Dede knows that if the accident hadn’t happened, she would likely not have met her daughter, and she is endlessly grateful for Diana and all she’s brought to their lives.
Today, Diana is 20 years old and an accomplished swimmer for the University of North Texas. She is majoring in sports psychology and is eager to graduate and move forward in her career. Dede says Diana’s best stroke is the backstroke, but she is great at “all of them.” Such a proud mom!
Dede faces an uncertain future
Dede is trying to focus on her beautiful daughter’s bright future. But Dede’s own future remains uncertain.
She continues to suffer from cobalt poisoning. Her symptoms include depression, impaired executive function, trouble completing tasks, brain fog, difficulty finding words, chronic fatigue, chronic frontal headaches, metallic taste and memory deficits.
Though her original orthopedic surgeon has not been receptive to her concerns over the new symptoms, he did say that he could insert a plastic piece to avoid metal-on-metal contact. However, he would prefer to wait for signs of implant failure before performing that surgery. He says that any alteration to her existing injured hip could result in additional problems.

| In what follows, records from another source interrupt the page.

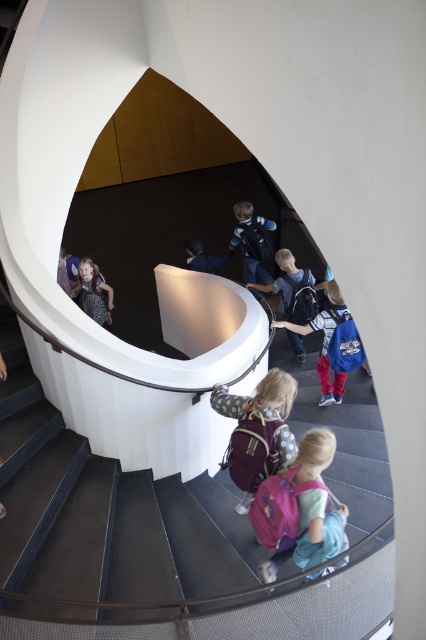 Which is above, pink fabric backpack at lower center or dark blue backpack at center?

dark blue backpack at center is above.

Where is `pink fabric backpack at lower center`? This screenshot has height=640, width=426. pink fabric backpack at lower center is located at coordinates (310, 534).

Is point (271, 556) positioned before point (290, 285)?

Yes.

The height and width of the screenshot is (640, 426). I want to click on pink fabric backpack at lower center, so click(x=310, y=534).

Dede feels that because of her cognitive difficulties, it’s unsafe for her to continue to work as a pharmacist. She loves her job and career, but she is too afraid to put someone else’s health and well-being at risk. She has applied for disability retirement, but that will also cost her money since she can’t earn what she did when working.
Dede is at a crossroads. Disability retirement would “buy time,” as she says, because she wouldn’t have the stress and pressure of work. But then there’s substantially less income for her family. She is afraid to have revision surgery for the implant because she doesn’t want more trauma to her already damaged hip. She doesn’t want to spend her golden years in a wheelchair.

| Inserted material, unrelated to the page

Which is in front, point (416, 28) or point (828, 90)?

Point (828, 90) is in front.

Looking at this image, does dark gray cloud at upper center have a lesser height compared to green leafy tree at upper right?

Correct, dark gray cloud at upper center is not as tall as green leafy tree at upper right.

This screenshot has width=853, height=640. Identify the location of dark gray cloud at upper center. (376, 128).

“Some days, I take great pride at all we have overcome as a family. Other days, I feel a little bit of panic not knowing which road to take that will be best for me and my family. Honestly, financial compensation would be such a relief, but in the end, who is really responsible for my hardships? Why should I expect anyone else to suffer because of the actions of a criminal and a broken criminal system? Each day brings more challenges, but so far, we have met each challenge. I pray that will continue.”
A tragic accident changed Dede’s life. Because of it, she has her beloved daughter, Diana. But she also has lived for 25 years with physical pain, emotional trauma and uncertainty. And she will likely endure those for the rest of her life.
Dede wanted to share her story now, even though her story continues. She feels that she wasn’t treated fairly by the legal system, but she hopes that by shedding light on her experiences, others can have better outcomes.